Winners were honored for “outstanding efforts to document war crimes, human rights abuses and abuse of power” in their respective countries.
“They have for many years encouraged criticism of authority and protection of the fundamental rights of citizens,” the Norwegian Nobel Committee said.
Their victory comes seven months after Russia waged a full-scale war on Ukraine with the help of Belarus.
The Ukrainian group, the Center for Civil Liberties, said the group “is engaged in efforts to identify and document Russian war crimes against Ukrainian civilians.”
“Together with international partners, the Center plays a pioneering role in holding perpetrators accountable for their crimes.”

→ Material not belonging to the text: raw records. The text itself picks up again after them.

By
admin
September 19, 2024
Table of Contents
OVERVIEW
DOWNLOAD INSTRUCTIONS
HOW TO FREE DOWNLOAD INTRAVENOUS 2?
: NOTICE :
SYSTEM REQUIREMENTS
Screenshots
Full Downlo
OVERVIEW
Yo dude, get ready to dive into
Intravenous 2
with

Founded in 1987, the monument has become one of the most important human rights watchdogs in Russia since the fall of the Soviet Union. It has worked to expose the abuses and atrocities of the Stalinist era.
The group was shut down by Russian courts last year, a major blow to the country’s hollow civil society organizations.

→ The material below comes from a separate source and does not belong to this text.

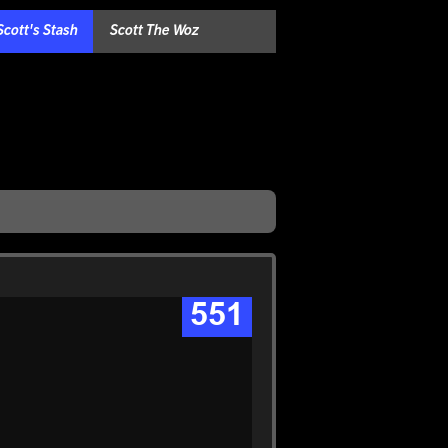
Scott's Stash
Scott The Woz
551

“This year we were in a situation of a war in Europe, which is very unusual, but we are facing a war that has a global impact on people around the world,” Berit Reiss-Andersson, the group’s president, told reporters. .
Rhys-Anderson said the gift was not intended to send a message to Russian President Vladimir Putin or any other individual, but that he represents “an authoritarian government that oppresses human rights activists.”